1. Gemarker Gemeindestift

Tatsächlich muss man für den Beginn der EAW ins Herz von Barmen, wenn auch nicht direkt nach Gemarke, aber doch nur ein wenig abseits davon gelegen, im Beckmannshof. Dort wurde im Luppe’schen Haus im Mai 1831 das erste Heim der reformierten Gemeinde Gemarke eingeweiht. Keine zwei Jahre später kam es zum Neubau der Einrichtung in der Bachstraße. Dieses Heim jedoch war noch kein Seniorenheim, sondern ein Heim für Arme und Waisen. Diese Funktion für zwei unterschiedliche Gruppen ergab über die Jahre nur noch wenig Sinn, so dass die Institution 1859 geteilt wurde. Das Waisenhaus sollte auf den Bereich am Westkotten verschoben werden, wo ein zweigeteiltes Grundstück für 8877 Taler gekauft worden war.

Für die Erschließung des Grundstücks war es nötig zunächst Wasser zu finden. Dies erwies sich auch zur Zeit der Industrialisierung noch als eine schwere Herausforderung, so dass man zu äußerst unorthodoxen Mitteln griff. Die reformierte Gemeinde rief einen katholischen Wünschelrutengänger aus Frankreich zur Hilfe. Dieser Abbé Richard bekam 100 France ausgezahlt und fand Wasser lediglich auf dem Nachbargrundstück.

Somit war die Erschließung des Grundstücks zunächst einmal gescheitert. Erst in den 1870er Jahren griff man die Idee wieder auf, verschob aber nun den gesamten Betreib von der Bachstraße auf den Bereich Westkotten, da man das Gebäude in der Bachstraße 1881 an das städtische Krankenhaus verkauft hatte. Diesmal hatten die Verantwortlichen mehr Glück und konnten so bereits am 12. Juni 1883 das Armen- und Waisenhaus, unter anderem mit Unterstützung des Industriellen Hugo Greef, der das Gut Mallack gekauft und ausgebaut hatte, einweihen. Das Waisenhaus war übrigens Namensgeber für die heute noch existierende Waisenstraße, Hugo Greef gilt als Patron für die Hugostraße.

Im Laufe des frühen 20. Jahrhunderts wurde die Versorgung von Waisen immer mehr Aufgabe des Staates, so dass die kirchlichen Einrichtungen sich immer mehr zurückziehen mussten. Aus diesem Grund wurde das Waisenhaus immer mehr zu einem reinen Armenhaus, in dem die Armen aber immer älter wurden, so dass es nötig war, den Betrieb 1935 komplett auf ein Altenheim, das Gemarker Gemeindestift, umzustellen. 1943 brannte das Heim komplett beim Barmer Angriff aus, aber bereits 1948 erfolgte der Wiederaufbau, der am 2. September 1950 mit einer feierlichen Einweihung sein Ende fand.

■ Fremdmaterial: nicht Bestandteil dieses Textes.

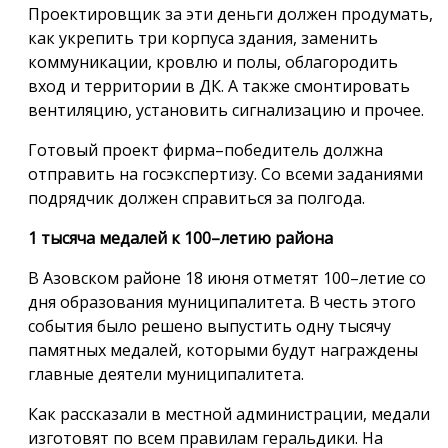
Проектировщик за эти деньги должен продумать,
как укрепить три корпуса здания, заменить
коммуникации, кровлю и полы, облагородить
вход и территории в ДК. А также смонтировать
вентиляцию, установить сигнализацию и прочее.
Готовый проект фирма–победитель должна
отправить на госэкспертизу. Со всеми заданиями
подрядчик должен справиться за полгода.
1 тысяча медалей к 100–летию района
В Азовском районе 18 июня отметят 100–летие со
дня образования муниципалитета. В честь этого
события было решено выпустить одну тысячу
памятных медалей, которыми будут награждены
главные деятели муниципалитета.
Как рассказали в местной администрации, медали
изготовят по всем правилам геральдики. На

Das Altenheim blieb bis 1983 im Besitz der Gemeinde Gemarke, bis diese im Zuge der Neuordnung im Oberbarmer Raum am 1. Januar des Jahres 1984 in den lutherischen Gemeinden aufging. Die Besitzungen der Gemeinde fielen mit diesem Datum der Vereinigten Evangelischen Kirchengemeinde Wichlinghausen zu, die ab diesem Zeitpunkt, wie vorher in Gemarke auch, den Gemarker Gemeindestift durch einen Ausschuss leitete. Vorsitzende des Ausschusses war bis 1987 Frau Sohn, ab diesem Jahr folgte ihr bisheriger Stellvertreter Pfarrer Helmich ihr im Amt nach. 1988 wurde der Gottesdienst für die Heimbewohner von der Friedhofskapelle Hugostraße in das Heim selber verlegt, da die Uhrzeit 11.00 Uhr für die Bewohner unglücklich gewählt sei. Auch Probleme mit dem Grundstück wurden in diesem Ausschuss besprochen. So gab es etwa Probleme mit dem Friedhof Hugostraße, die erst bei der Übergabe des Friedhofs an den Friedhofsverband bekannt wurden.

2. Altenheim Stollenstraße

Viele erinnern sich noch an den Wichlinghauser Pfarrer Walter Posth, der nach dem Zweiten Weltkrieg in Wichlinghausen wirkte und vor allem für seine Jugendarbeit berühmt war. Posth war es aber auch, der sich besonders um die Seniorenarbeit in der Gemeinde Wichlinghausen kümmerte. Im Mai 1954 fasste das Presbyterium auf sein Bestreben hin den Entschluss, ein Heim in der Stollenstraße zu bauen. Das Grundstück dafür musste jedoch erst erworben werden. Es war die Parkanlage der Villa Saatweber, dem Gebäude, in dem sich heute die Kurzzeitpflege des Altenzentrums befindet. Das Gebäude, das der Fabrikantenfamilie Schneider-Paas gehört hatte, war in der Nachkriegszeit von der amerikanischen Besatzungsmacht als Verwaltungsbau genutzt worden. Die Familie Schneider-Paas wanderte nach Kriegsende nach Amerika aus, so dass das Haus und die dazu gehörige Parkanlage erworben werden konnte. Nach dem Krieg war der Park ein beliebter Spielplatz für Kinder, das Grundstück lag brach.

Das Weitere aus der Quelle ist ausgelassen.